Input records >>

--------------------------------

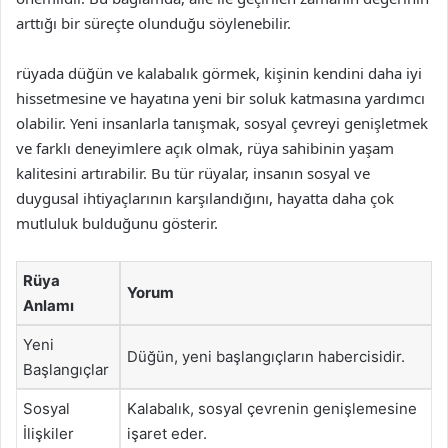
arttığı bir süreçte olunduğu söylenebilir.
rüyada düğün ve kalabalık görmek, kişinin kendini daha iyi
hissetmesine ve hayatına yeni bir soluk katmasına yardımcı
olabilir. Yeni insanlarla tanışmak, sosyal çevreyi genişletmek
ve farklı deneyimlere açık olmak, rüya sahibinin yaşam
kalitesini artırabilir. Bu tür rüyalar, insanın sosyal ve
duygusal ihtiyaçlarının karşılandığını, hayatta daha çok
mutluluk bulduğunu gösterir.
Rüya
Yorum
Anlamı
Yeni
Düğün, yeni başlangıçların habercisidir.
Başlangıçlar
Sosyal
Kalabalık, sosyal çevrenin genişlemesine
İlişkiler
işaret eder.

--------------------------------

Please return every line from the one that contains "hissetmesine ve hayatına" through the end of the entries, exactly, leaving out all others.

Result for this task >>
hissetmesine ve hayatına yeni bir soluk katmasına yardımcı
olabilir. Yeni insanlarla tanışmak, sosyal çevreyi genişletmek
ve farklı deneyimlere açık olmak, rüya sahibinin yaşam
kalitesini artırabilir. Bu tür rüyalar, insanın sosyal ve
duygusal ihtiyaçlarının karşılandığını, hayatta daha çok
mutluluk bulduğunu gösterir.
Rüya
Yorum
Anlamı
Yeni
Düğün, yeni başlangıçların habercisidir.
Başlangıçlar
Sosyal
Kalabalık, sosyal çevrenin genişlemesine
İlişkiler
işaret eder.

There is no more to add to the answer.